Eastern Daily Press: Mobile Me Festival 2016. Picture by Active NorfolkMobile Me Festival 2016. Picture by Active Norfolk (Image: Active Norfolk)

Despite the physical activity required in many of the games, those in attendance were older people, many of them residents from care homes and sheltered housing environments in Norwich.

Active Norfolk decided to celebrate UK Older People's Day, which conveniently falls on today's date, by hosting the Mobile Me Festival at the UEA. The Mobile Me project was launched in June 2015 to bring physical activity programmes to older people at care homes and sheltered housing schemes.

'That old adage of 'use it or lose it' really applies here, so if you're not using your limbs, if you're not moving them, they can deteriorate.

'As you get older you need to do every little bit to keep them moving and keep them able for as long as possible,' Ryan Hughes, the project officer for Mobile Me, said.

A secondary goal of the project - yet just as crucial for maintaining mental and physical wellbeing - is providing a social outlet for older people.

One couple at the festival, John and Julie Oakes, said they appreciate the project for bringing them together with people they wouldn't have met otherwise.

'It does help to look forward to something and to meet everybody.
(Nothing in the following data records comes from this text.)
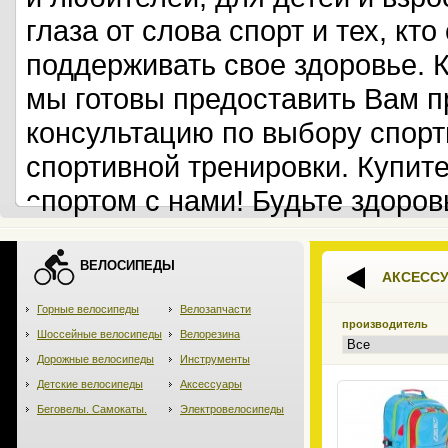
глаза от слова спорт и тех, кт
поддерживать свое здоровье. 
мы готовы предоставить Вам 
консультацию по выбору спорт
спортивной тренировки. Купит
спортом с нами! Будьте здоров
ВЕЛОСИПЕДЫ
АКСЕСС
Горные велосипеды
Велозапчасти
производитель
Шоссейные велосипеды
Велорезина
Дорожные велосипеды
Инструменты
Детские велосипеды
Аксессуары
Беговелы. Самокаты.
Электровелосипеды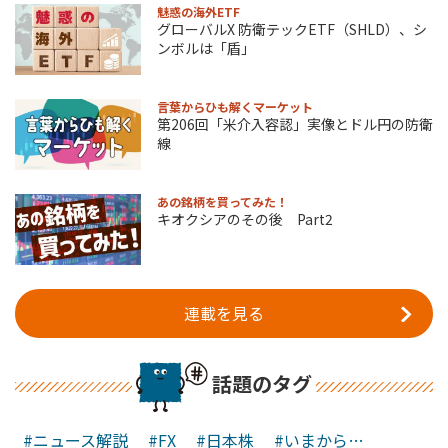
魅惑の海外ETF
グローバルX 防衛テックETF（SHLD）、シ
ンボルは「盾」
言葉からひも解くマーケット
第206回「米介入容認」実像とドル円の防衛
線
あの銘柄を買ってみた！
キオクシアのその後 Part2
連載を見る
話題のタグ
#ニュース解説
#FX
#日本株
#いまから…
That's an important part of it – we do meet people more and you feel so much better when you go home, it tears you up.

'I'm sure there are a lot of people that sit at home and would love an opportunity to do something like this, but it's not easy if you're on your own, I should imagine, to get out and do something,' Mrs Oakes, 79, said.

'This gives people a reason to leave the flat, to come down and be together and end a little bit of that loneliness,' Mr Hughes said.